Abstract
Background & Aims
HIV infection increases the rate of liver disease progression in patients infected with hepatitis C virus (HCV) and could shorten survival times of those awaiting liver transplants. The model for end-stage liver disease (MELD) predicts mortality in HIV-negative transplant candidates, but its reliability in predicting mortality of HIV-positive candidates has not been established.
Methods
We evaluated predictors of pre-transplant mortality in HIV-positive liver transplant candidates enrolled in the Solid Organ Multi-Site Transplant Study (HIVTR), matched 1:5 by age, sex, race, and HCV infection with HIV-negative controls from the United Network of Organ Sharing.
Results
Of 167 HIVTR candidates, 24 died (14.4%); this mortality rate was similar to that of controls 88/792 (11.1%, p=0.30) with no significant difference in causes of mortality. A significantly lower proportion of HIVTR candidates (34.7%) underwent liver transplantation, compared with controls (47.6%, p=0.003). In the multivariate model for the combined cohort, baseline MELD predicted pre-transplant mortality (hazard ratio [HR] 1.27, p<0.0001), whereas HIV infection was not significantly associated with increased risk of pre-transplant mortality (HR=1.69, p=0.20). After controlling for pre-transplant CD4+ cell count and HIV RNA levels, the only significant predictor of mortality in the HIV-infected subjects was pre-transplant MELD (HR 1.2, p<0.0001).
Conclusions
Pre-transplant mortality characteristics are similar between HIV-positive and HIV-negative candidates. Although lower CD4+ cell counts and detectable levels of HIV RNA might be associated with a higher rate of pre-transplant mortality, the baseline MELD score was the only significant independent predictor of pre-transplant mortality in HIV-infected liver transplant candidates.

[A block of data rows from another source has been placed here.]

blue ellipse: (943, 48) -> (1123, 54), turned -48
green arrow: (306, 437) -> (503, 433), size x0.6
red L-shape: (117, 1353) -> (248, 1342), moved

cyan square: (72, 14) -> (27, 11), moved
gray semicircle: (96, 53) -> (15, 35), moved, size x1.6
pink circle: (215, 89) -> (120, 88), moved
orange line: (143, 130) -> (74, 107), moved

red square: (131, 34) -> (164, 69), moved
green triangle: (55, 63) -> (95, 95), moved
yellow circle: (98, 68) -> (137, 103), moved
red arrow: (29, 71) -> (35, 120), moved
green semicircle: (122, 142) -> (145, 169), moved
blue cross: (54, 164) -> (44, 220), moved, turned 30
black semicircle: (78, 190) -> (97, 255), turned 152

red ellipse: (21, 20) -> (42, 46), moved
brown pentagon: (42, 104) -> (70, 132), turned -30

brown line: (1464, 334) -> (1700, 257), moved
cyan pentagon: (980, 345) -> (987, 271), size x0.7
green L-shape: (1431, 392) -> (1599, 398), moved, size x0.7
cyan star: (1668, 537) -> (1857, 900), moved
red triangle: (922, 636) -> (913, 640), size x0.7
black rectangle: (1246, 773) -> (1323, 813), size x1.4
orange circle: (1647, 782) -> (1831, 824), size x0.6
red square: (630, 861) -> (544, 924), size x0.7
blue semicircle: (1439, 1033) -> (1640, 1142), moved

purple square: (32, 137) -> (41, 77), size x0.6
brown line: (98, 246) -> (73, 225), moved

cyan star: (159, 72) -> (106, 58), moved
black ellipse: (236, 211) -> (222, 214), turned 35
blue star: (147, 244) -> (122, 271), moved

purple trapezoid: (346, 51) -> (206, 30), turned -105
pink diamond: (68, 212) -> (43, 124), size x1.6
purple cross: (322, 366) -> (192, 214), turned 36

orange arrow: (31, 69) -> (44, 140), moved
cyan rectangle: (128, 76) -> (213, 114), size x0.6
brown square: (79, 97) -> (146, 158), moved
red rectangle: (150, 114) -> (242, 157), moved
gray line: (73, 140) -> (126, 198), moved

Keywords: AIDS, cirrhosis, liver transplantation, hepatitis C, HIV/HCV co-infection
Introduction
Among individuals with HIV-infection, liver-related death is the most frequent cause of non-AIDS related death (1,2) primarily related to complications of chronic hepatitis B virus (HBV) or hepatitis C virus (HCV) co-infection, as well as hepatoxicity associated with antiretroviral therapy and alcohol use (3–5). Given the improved survival now possible with use of highly active anti-retroviral therapy (HAART), many long-term HIV-infected individuals are developing end-stage liver disease (ESLD) and increasingly being considered for liver transplantation.
Transplant programs have adopted the model for end-stage liver disease (MELD), which was established in HIV-uninfected patients and incorporates creatinine, bilirubin, and INR, to estimate prognosis and determine the medical urgency for liver transplantation, ensuring the appropriate organ allocation to those with the highest risk of death (6). While MELD has been validated as a predictor of survival in a wide variety of patients with ESLD (6,7), no data exist regarding its use in HIV-infected patients with ESLD in whom other factors (e.g., HIV disease stage, CD4 cell count and antiretroviral therapy) may be important predictors of mortality. This is of concern, as HIV-infected patients with ESLD have a shortened survival compared to HIV negative patients with similar MELD scores (8) Previous studies have suggested, in fact, that predictors of mortality used for organ allocation in HIV(−) liver transplant candidates may not be valid in their HIV(+) counterparts (8–11). Thus, it is timely to define predictors of mortality in HIV(+) transplant candidates to optimize organ allocation and clinical outcomes in this group.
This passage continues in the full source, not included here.